With AndroidEnv we provide a mechanism for easily defining RL tasks for the agent to learn. This includes various types of information such as what app/game it should train on, what rewards the environment returns, or the start state distribution and the episode end criteria.
A task definition is captured in the form of a Task()
proto message. These
are most easily created by writing a .textproto
file, then parsing it into a
proto message. In this section you can find a detailed description about the
types of information that make up a task, and an example demonstrating exactly
how to put these into code.
Expand this tab to view the main types of information captured in these messages:
-
id
: An ID used to identify the task. -
setup_steps
: These are steps the environment will perform right after launching the simulator. Possible steps include:install_apk
: Installs an application from a specified path to the APK file.start_activity
: Launches the requested app/activity.rotate
: Sets the orientation of the device (landscape/portrait).
-
reset_steps
: These are steps the environment will perform right at the beginning of a new RL episode.
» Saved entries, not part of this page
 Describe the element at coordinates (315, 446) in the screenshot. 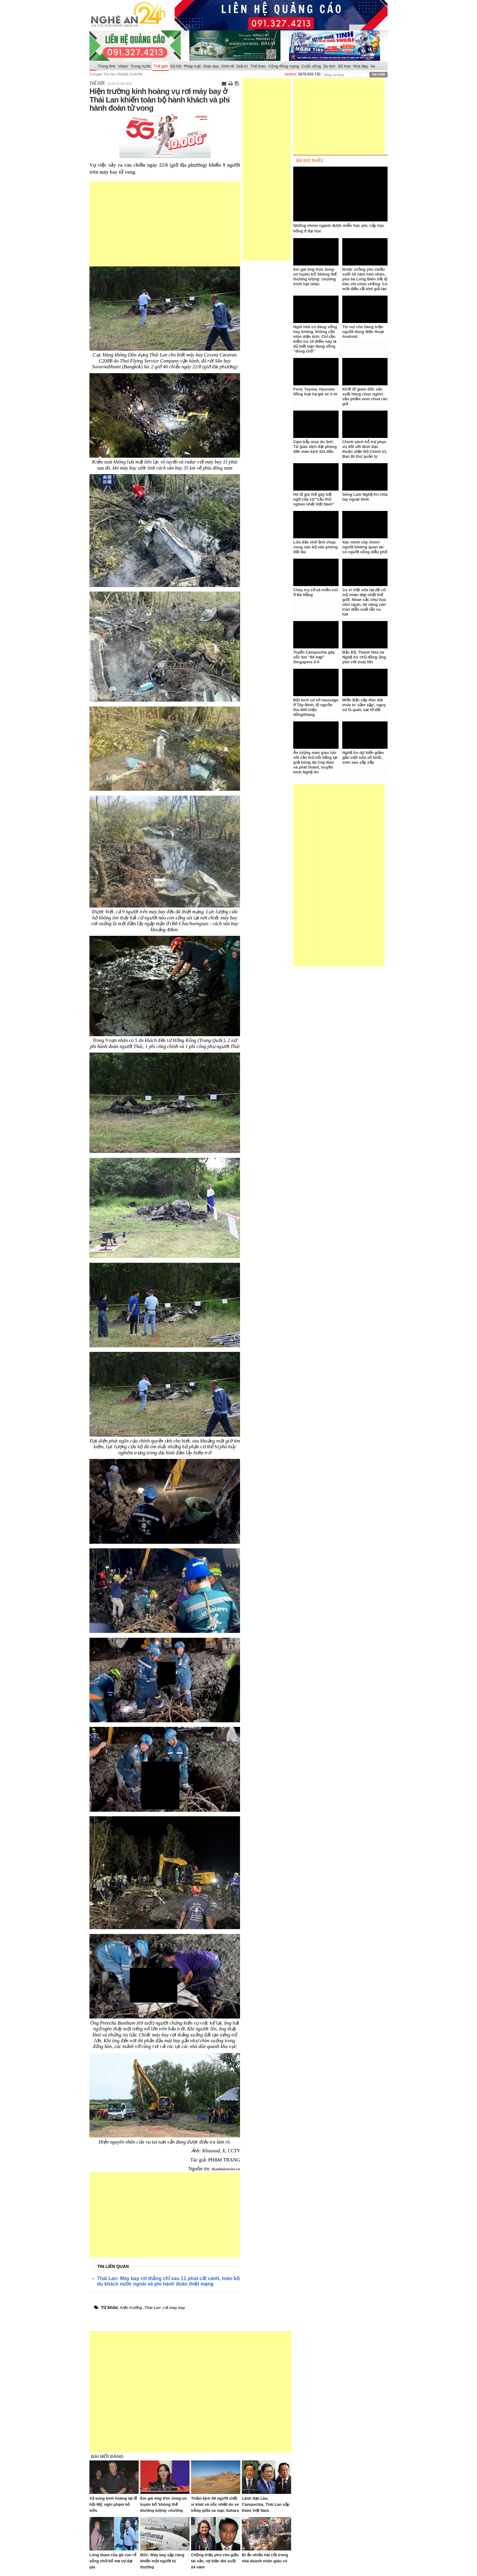 I see `Cạm bẫy mùa du lịch: Từ giao dịch đặt phòng đến màn kịch lừa đảo` at that location.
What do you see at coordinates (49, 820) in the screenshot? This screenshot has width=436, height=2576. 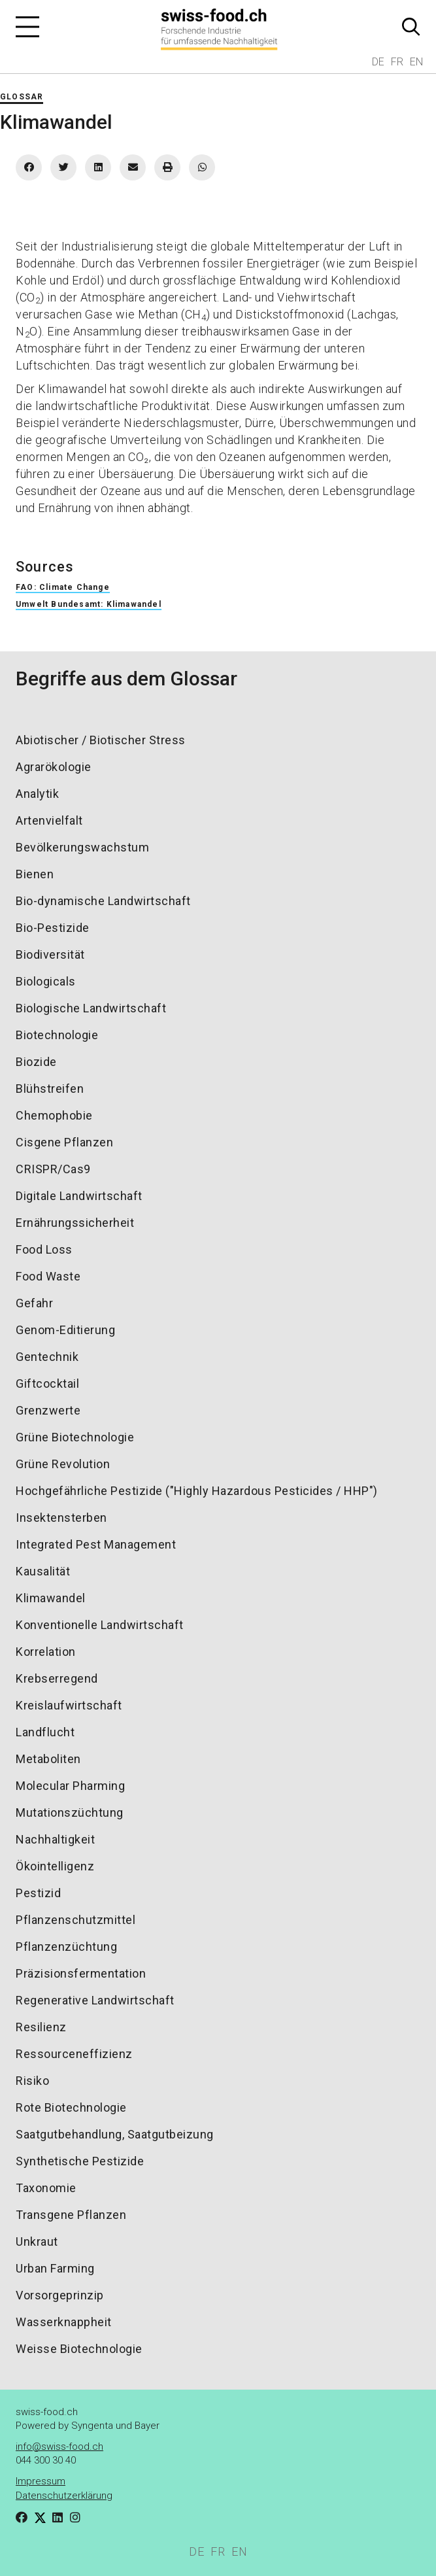 I see `Artenvielfalt` at bounding box center [49, 820].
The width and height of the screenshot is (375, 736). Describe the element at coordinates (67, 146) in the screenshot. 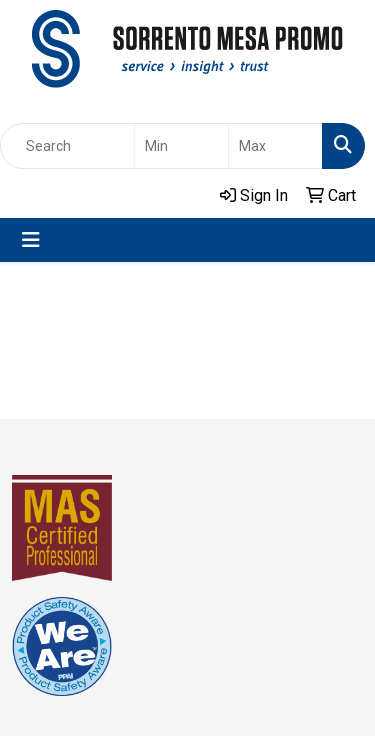 I see `[Quick Search]` at that location.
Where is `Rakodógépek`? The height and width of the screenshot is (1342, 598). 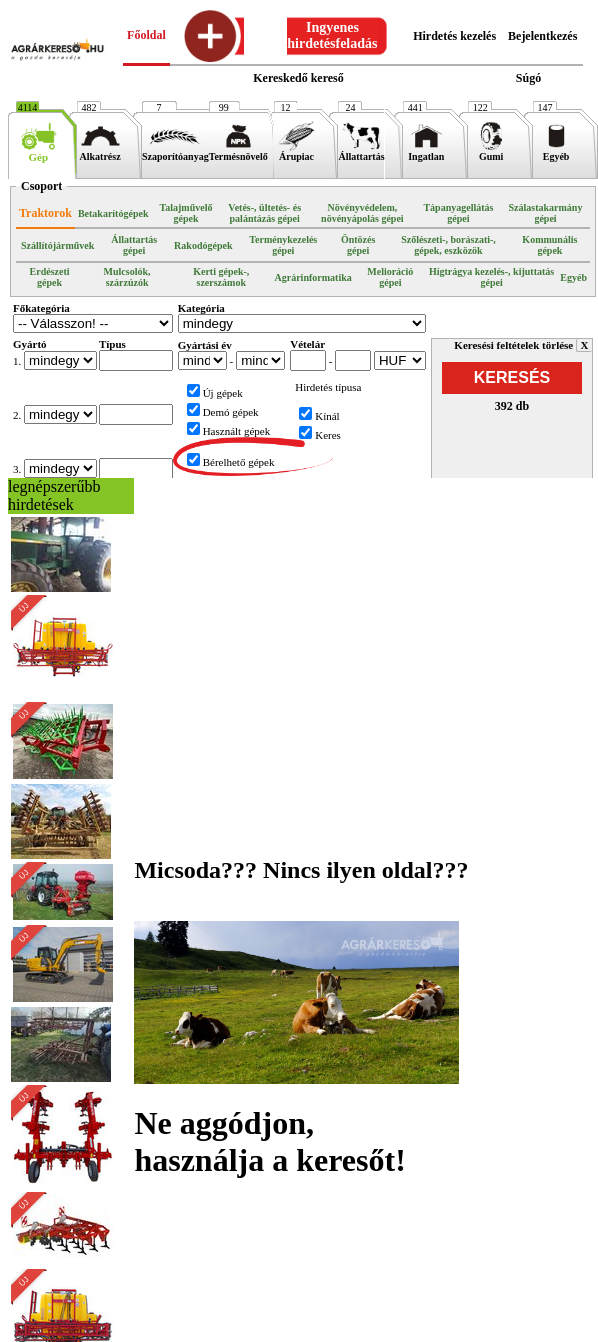 Rakodógépek is located at coordinates (203, 245).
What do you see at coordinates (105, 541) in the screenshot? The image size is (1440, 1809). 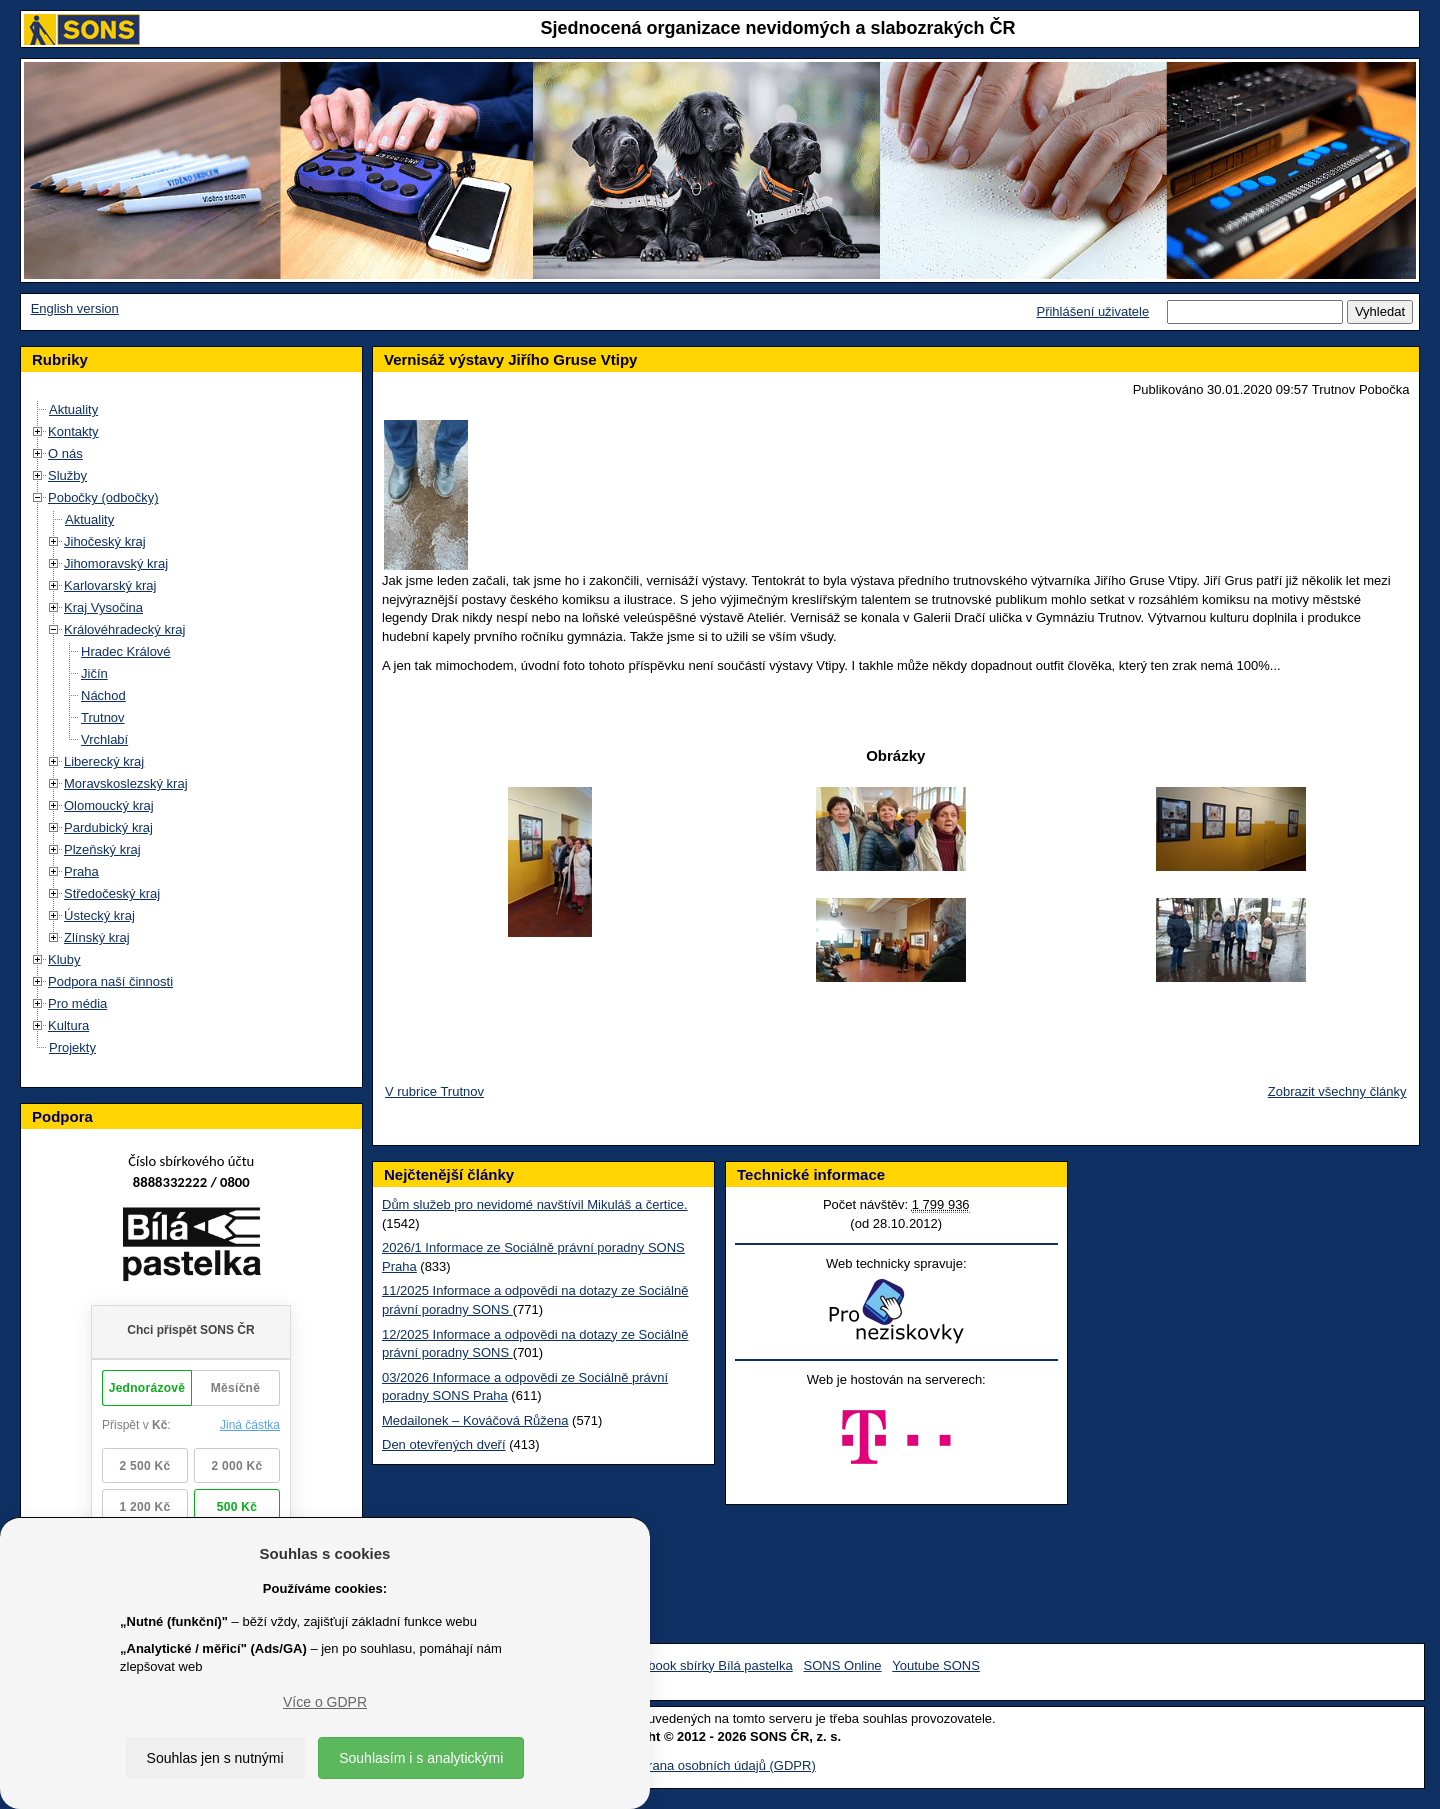 I see `Jihočeský kraj` at bounding box center [105, 541]. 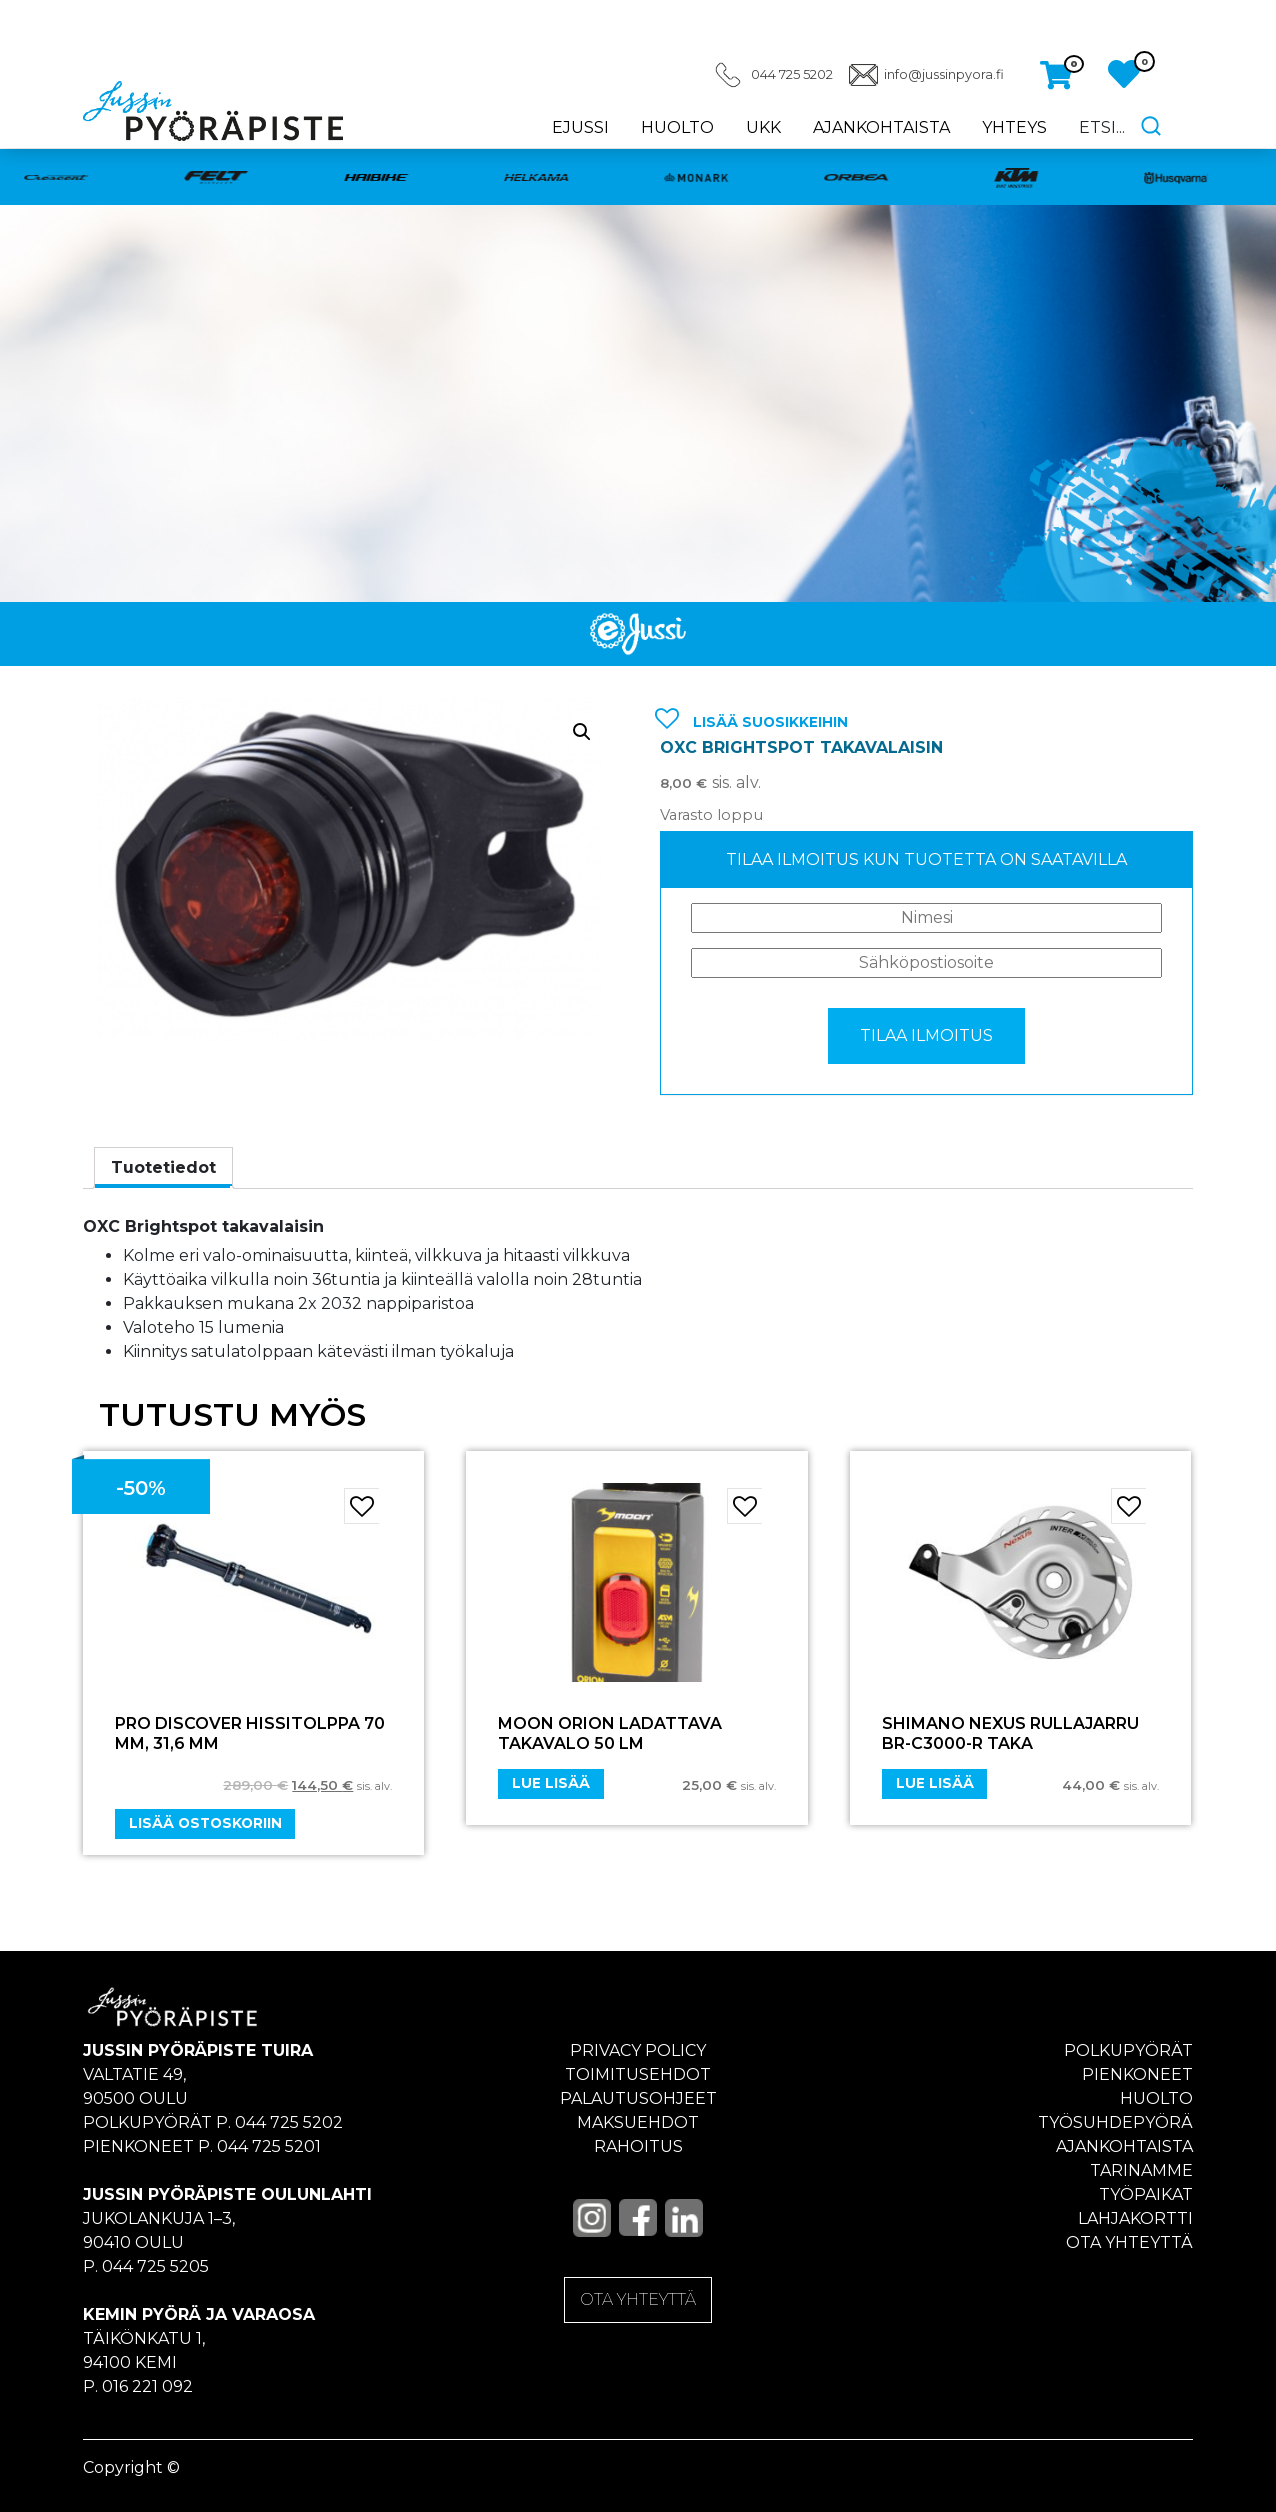  I want to click on Työsuhdepyörä, so click(1115, 2122).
Possible steps include:force_stop
: Stops a given app.start_activity
: Launches the requested app/activity.start_screen_pinning
: Restricts the agent's interaction to a particular activity through screen pinning, meaning the agent will not be able to quit the given app.clear_cache
: Clears the cache of a given app.
-
success_conditions
: For each success condition defined, the environment will make sure that these conditions were met after finishingsetup_steps
andreset_steps
. They might include conditions such as:check_install
: Makes sure that the request app was successfully installed.wait_for_app_screen
: Waits until the request app was successfully launched.
-
expected_app_screen
: If this value is set to a particular activity, the environment will periodically check if the agent is still interacting with said activity, making sure it has not accidentally quit the application we want it to be training on. -
max_duration_sec
: Puts a time limit on the episodes, triggering an episode reset if the current episode has lasted too long. -
max_duration_steps
: Puts a step limit on the episodes, triggering an episode reset once the agent has reached the specified limit. -
log_parsing_config
: If the environment is parsing logcat messages, this field will determine what information it should listen for using regular expressions.filters
: The environment filters log messages for these labels which signify that such messages were meant to be parsed by AndroidEnv.log_regexps
: Once a log message was identified as relevant using the filters, the environment parses its contents using these regular expressions. For example, an application might be sending log messages of the formreward: 1.0
, then the task will capture this info using the regexp^[Rr]eward: ([-+]?[0-9]*\\.?[0-9]*)$
.
-
extras_spec
: Determines the type and shape of extras exposed by the task. Extras are usually parsed from logcat messages.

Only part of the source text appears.